━━━━━ Records ━━━━━

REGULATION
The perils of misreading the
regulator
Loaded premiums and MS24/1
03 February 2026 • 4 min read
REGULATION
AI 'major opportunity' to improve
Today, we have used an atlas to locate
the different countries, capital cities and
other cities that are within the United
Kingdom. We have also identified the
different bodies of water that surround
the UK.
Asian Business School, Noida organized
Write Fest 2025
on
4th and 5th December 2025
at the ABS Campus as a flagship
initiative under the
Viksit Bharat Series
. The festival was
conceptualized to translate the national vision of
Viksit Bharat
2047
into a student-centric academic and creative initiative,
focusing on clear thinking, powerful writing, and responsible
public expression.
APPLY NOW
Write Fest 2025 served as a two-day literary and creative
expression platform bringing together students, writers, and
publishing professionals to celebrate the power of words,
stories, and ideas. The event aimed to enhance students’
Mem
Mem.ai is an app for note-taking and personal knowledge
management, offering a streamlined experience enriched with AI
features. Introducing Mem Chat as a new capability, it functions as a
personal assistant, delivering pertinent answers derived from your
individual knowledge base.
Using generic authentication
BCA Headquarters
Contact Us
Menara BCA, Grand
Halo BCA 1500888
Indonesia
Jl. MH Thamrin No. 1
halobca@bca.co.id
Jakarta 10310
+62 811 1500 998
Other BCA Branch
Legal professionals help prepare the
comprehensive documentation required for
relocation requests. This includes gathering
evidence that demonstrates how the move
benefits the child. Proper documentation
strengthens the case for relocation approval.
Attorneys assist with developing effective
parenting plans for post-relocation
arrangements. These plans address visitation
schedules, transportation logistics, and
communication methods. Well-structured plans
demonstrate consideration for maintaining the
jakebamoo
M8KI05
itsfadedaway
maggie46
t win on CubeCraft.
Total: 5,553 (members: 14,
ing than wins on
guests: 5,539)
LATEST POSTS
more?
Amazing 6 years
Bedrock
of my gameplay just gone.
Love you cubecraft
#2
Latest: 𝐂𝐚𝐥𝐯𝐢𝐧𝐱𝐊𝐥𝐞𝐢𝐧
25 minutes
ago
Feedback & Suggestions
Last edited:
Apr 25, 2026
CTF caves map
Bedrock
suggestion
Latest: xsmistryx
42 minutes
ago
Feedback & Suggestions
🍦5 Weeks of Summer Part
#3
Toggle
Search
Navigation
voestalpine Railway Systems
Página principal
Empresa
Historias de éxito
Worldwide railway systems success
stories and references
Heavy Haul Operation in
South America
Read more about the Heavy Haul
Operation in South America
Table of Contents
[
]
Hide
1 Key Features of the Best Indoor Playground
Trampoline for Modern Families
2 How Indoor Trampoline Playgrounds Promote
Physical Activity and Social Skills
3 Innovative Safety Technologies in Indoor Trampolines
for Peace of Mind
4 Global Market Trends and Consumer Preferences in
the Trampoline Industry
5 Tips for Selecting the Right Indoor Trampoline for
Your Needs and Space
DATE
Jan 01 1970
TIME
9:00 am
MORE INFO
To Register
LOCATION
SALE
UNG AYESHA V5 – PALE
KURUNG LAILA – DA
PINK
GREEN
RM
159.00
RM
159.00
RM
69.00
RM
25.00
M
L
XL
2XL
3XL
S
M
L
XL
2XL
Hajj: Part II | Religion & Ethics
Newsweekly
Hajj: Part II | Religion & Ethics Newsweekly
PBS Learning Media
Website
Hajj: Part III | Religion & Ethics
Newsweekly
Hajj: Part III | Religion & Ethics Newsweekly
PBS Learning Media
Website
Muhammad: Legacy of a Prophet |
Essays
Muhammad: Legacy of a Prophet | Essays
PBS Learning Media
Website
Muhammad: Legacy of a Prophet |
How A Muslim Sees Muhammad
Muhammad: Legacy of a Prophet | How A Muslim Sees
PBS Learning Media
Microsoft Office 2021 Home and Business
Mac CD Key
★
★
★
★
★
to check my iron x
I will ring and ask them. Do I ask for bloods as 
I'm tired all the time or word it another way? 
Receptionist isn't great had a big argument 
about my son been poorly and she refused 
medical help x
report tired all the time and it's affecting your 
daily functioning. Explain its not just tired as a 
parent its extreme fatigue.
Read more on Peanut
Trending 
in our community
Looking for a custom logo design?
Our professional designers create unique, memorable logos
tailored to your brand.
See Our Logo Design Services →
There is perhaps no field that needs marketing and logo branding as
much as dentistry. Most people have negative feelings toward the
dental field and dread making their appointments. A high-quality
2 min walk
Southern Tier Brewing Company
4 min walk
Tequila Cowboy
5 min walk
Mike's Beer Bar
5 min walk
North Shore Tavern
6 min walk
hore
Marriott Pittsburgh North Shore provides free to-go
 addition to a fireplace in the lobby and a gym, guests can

━━━━━

Work to be completed: All lines in the data above from the one with "Physical Activity and Social Skills" through the one with "There is perhaps" must be repeated exactly, and no others.

Task response:
Physical Activity and Social Skills
3 Innovative Safety Technologies in Indoor Trampolines
for Peace of Mind
4 Global Market Trends and Consumer Preferences in
the Trampoline Industry
5 Tips for Selecting the Right Indoor Trampoline for
Your Needs and Space
DATE
Jan 01 1970
TIME
9:00 am
MORE INFO
To Register
LOCATION
SALE
UNG AYESHA V5 – PALE
KURUNG LAILA – DA
PINK
GREEN
RM
159.00
RM
159.00
RM
69.00
RM
25.00
M
L
XL
2XL
3XL
S
M
L
XL
2XL
Hajj: Part II | Religion & Ethics
Newsweekly
Hajj: Part II | Religion & Ethics Newsweekly
PBS Learning Media
Website
Hajj: Part III | Religion & Ethics
Newsweekly
Hajj: Part III | Religion & Ethics Newsweekly
PBS Learning Media
Website
Muhammad: Legacy of a Prophet |
Essays
Muhammad: Legacy of a Prophet | Essays
PBS Learning Media
Website
Muhammad: Legacy of a Prophet |
How A Muslim Sees Muhammad
Muhammad: Legacy of a Prophet | How A Muslim Sees
PBS Learning Media
Microsoft Office 2021 Home and Business
Mac CD Key
★
★
★
★
★
to check my iron x
I will ring and ask them. Do I ask for bloods as 
I'm tired all the time or word it another way? 
Receptionist isn't great had a big argument 
about my son been poorly and she refused 
medical help x
report tired all the time and it's affecting your 
daily functioning. Explain its not just tired as a 
parent its extreme fatigue.
Read more on Peanut
Trending 
in our community
Looking for a custom logo design?
Our professional designers create unique, memorable logos
tailored to your brand.
See Our Logo Design Services →
There is perhaps no field that needs marketing and logo branding as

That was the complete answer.